The Centre had asked the CPCB to identify industries with spare nitrogen plants and explore the feasibility of converting nitrogen plants to produce oxygen. The CPCB has a database of all industrial units in the country.

A senior Delhi Pollution Control Committee (DPCC) official said that they have not issued any such directions in the national capital.

“There are no such major plants that can be converted, but if any specific directions are issued from CPCB we will look at options,” the officials said.

M/s UPL Ltd converted one 50 Nm3/hr capacity nitrogen plant to produce oxygen using Zeolite Molecular Sieve and installed it at LG Rotary Hospital, Vapi in Gujarat.

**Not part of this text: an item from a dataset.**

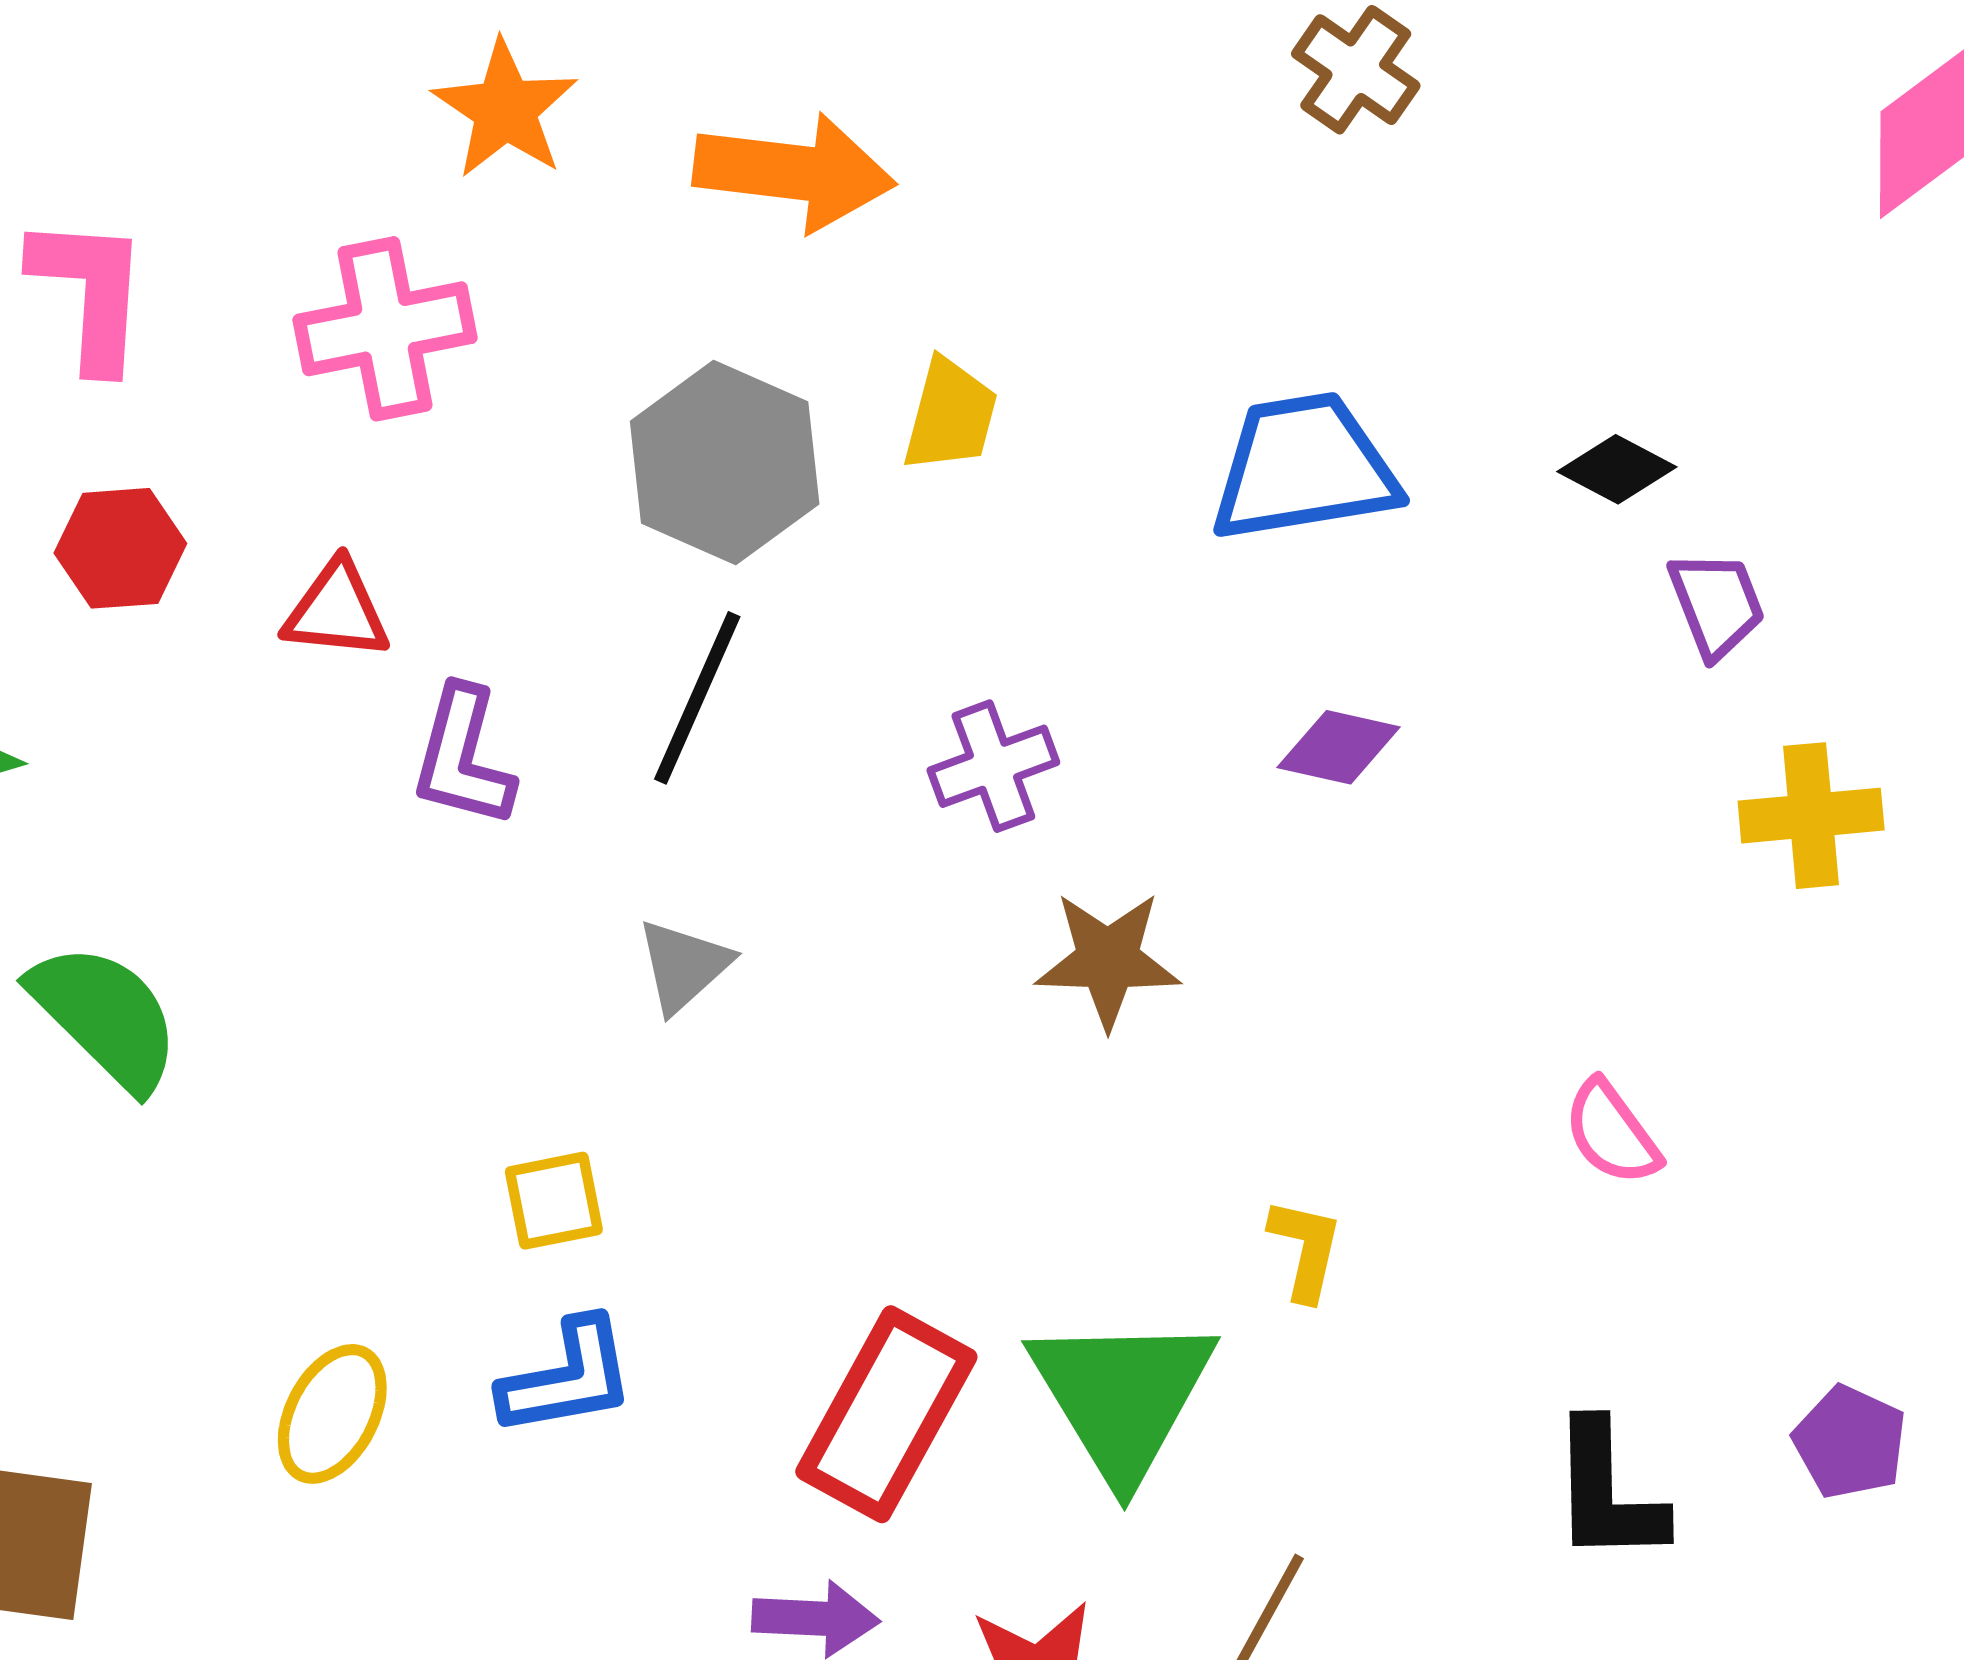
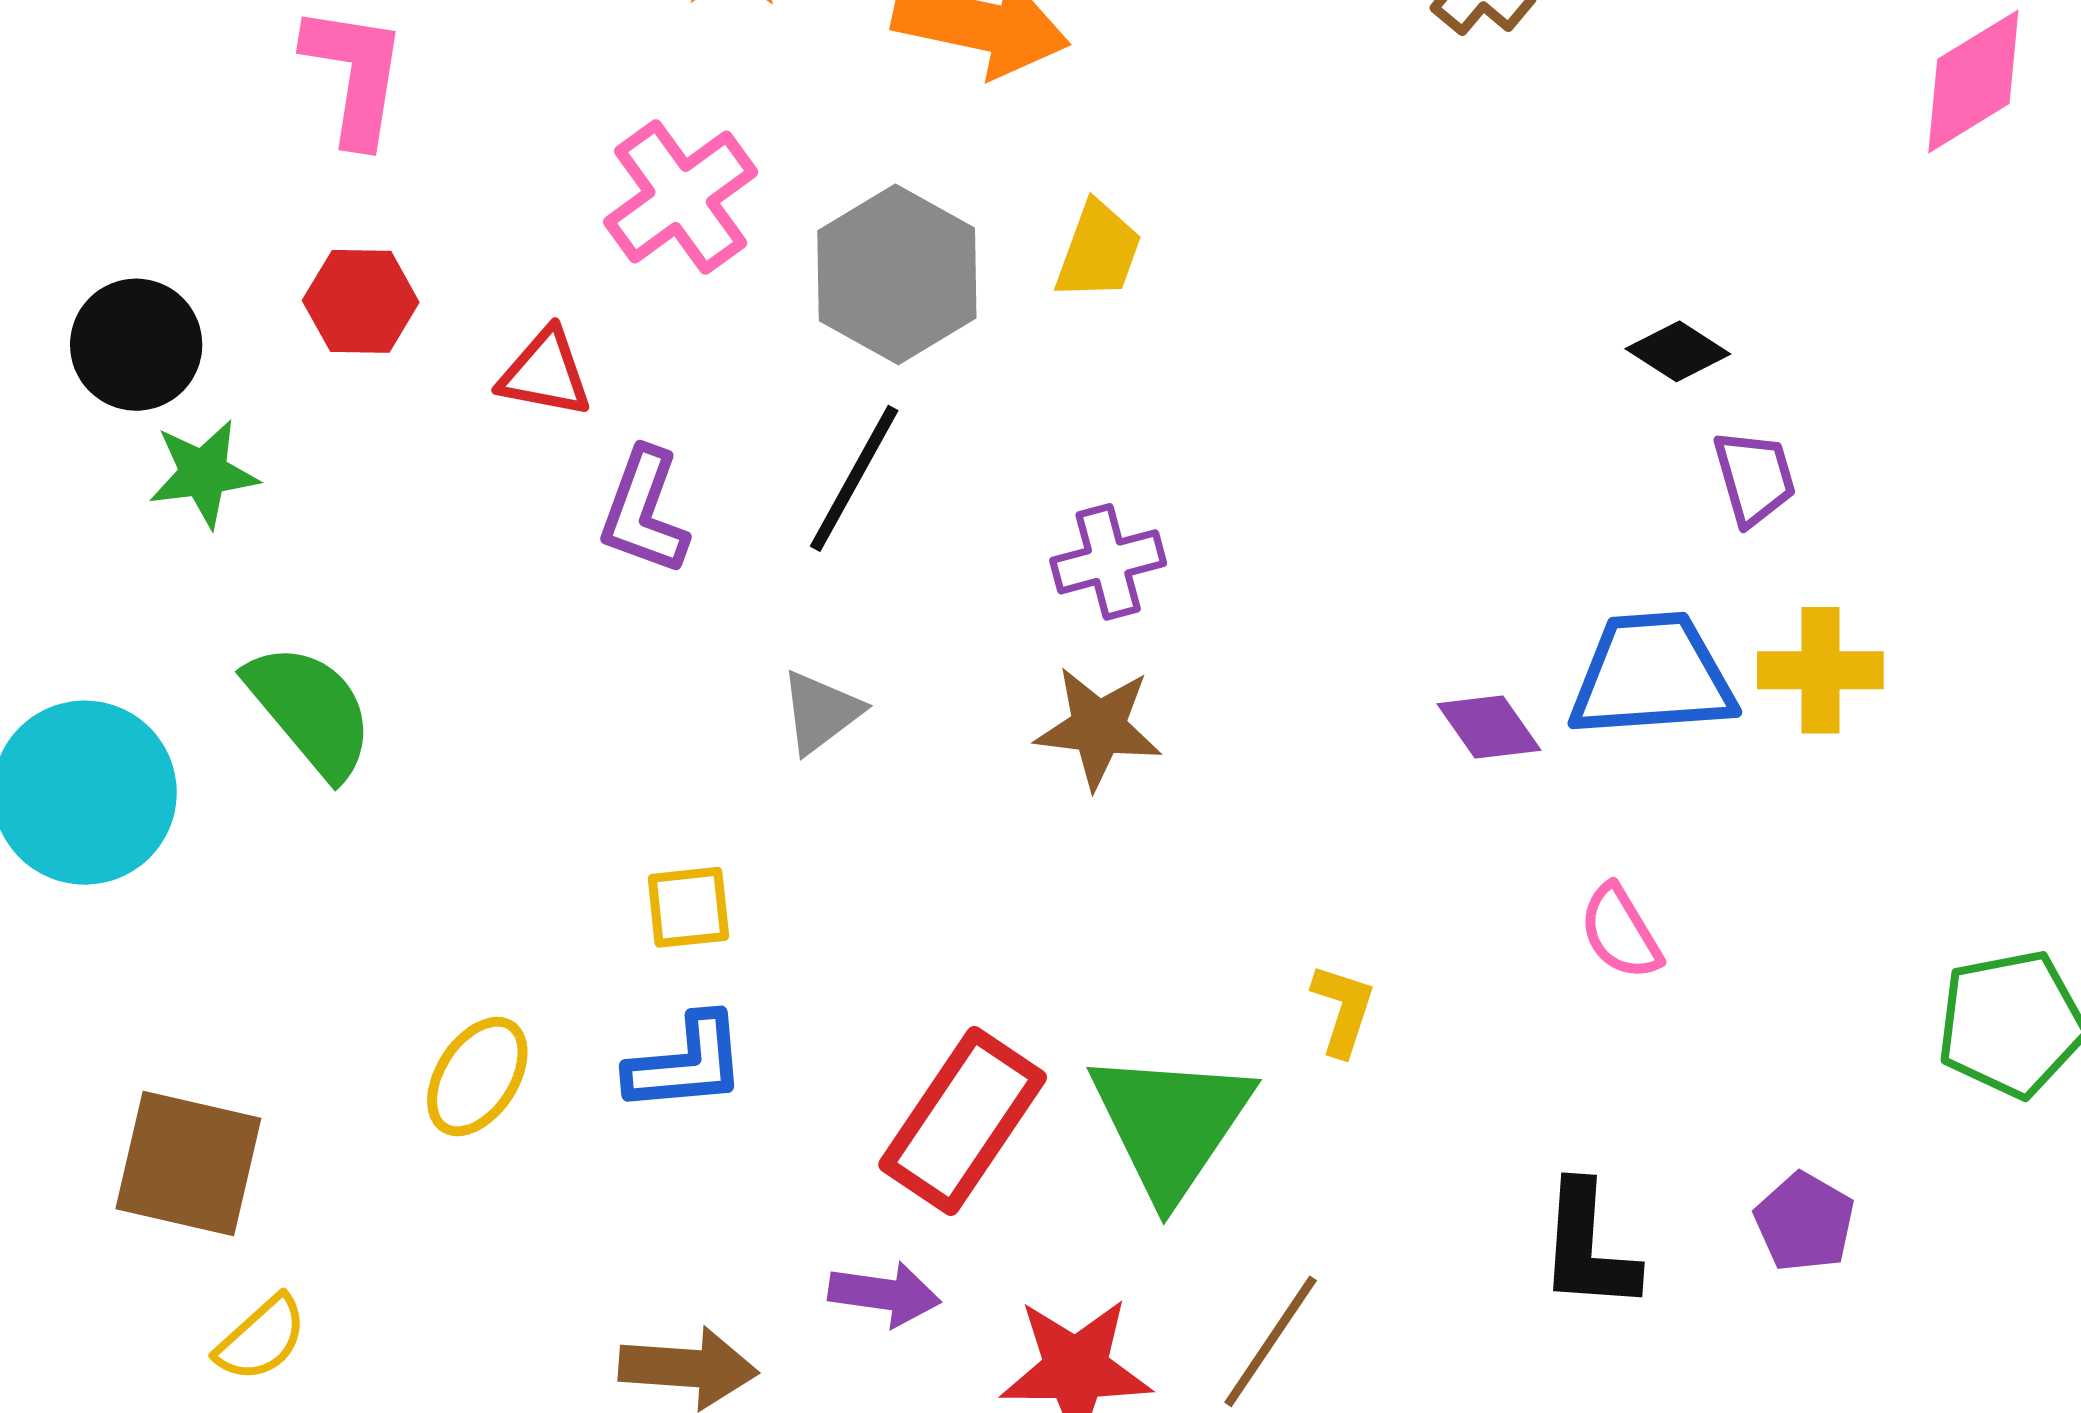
pink cross: (385, 329) -> (681, 197), moved, turned -30
blue trapezoid: (1304, 468) -> (1652, 675), moved
purple diamond: (1339, 747) -> (1489, 727), moved, turned 37
brown star: (1108, 960) -> (1098, 728), moved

This plant is producing 0.5 ton/day of oxygen and is operational since April 27. UPL Ltd. is also under the process of conversion of three more plants. On conversion to oxygen plants, these plants will be installed at hospitals in Surat and Ankleshwar.

According to the CPCB, at the existing nitrogen plants, oxygen for medical use can be produced by replacing Carbon Molecular Sieve (CMS) with Zeolite Molecular Sieve (ZMS) and making few other changes, such as installation of oxygen analyzer, change in control panel system, flow valves, among others.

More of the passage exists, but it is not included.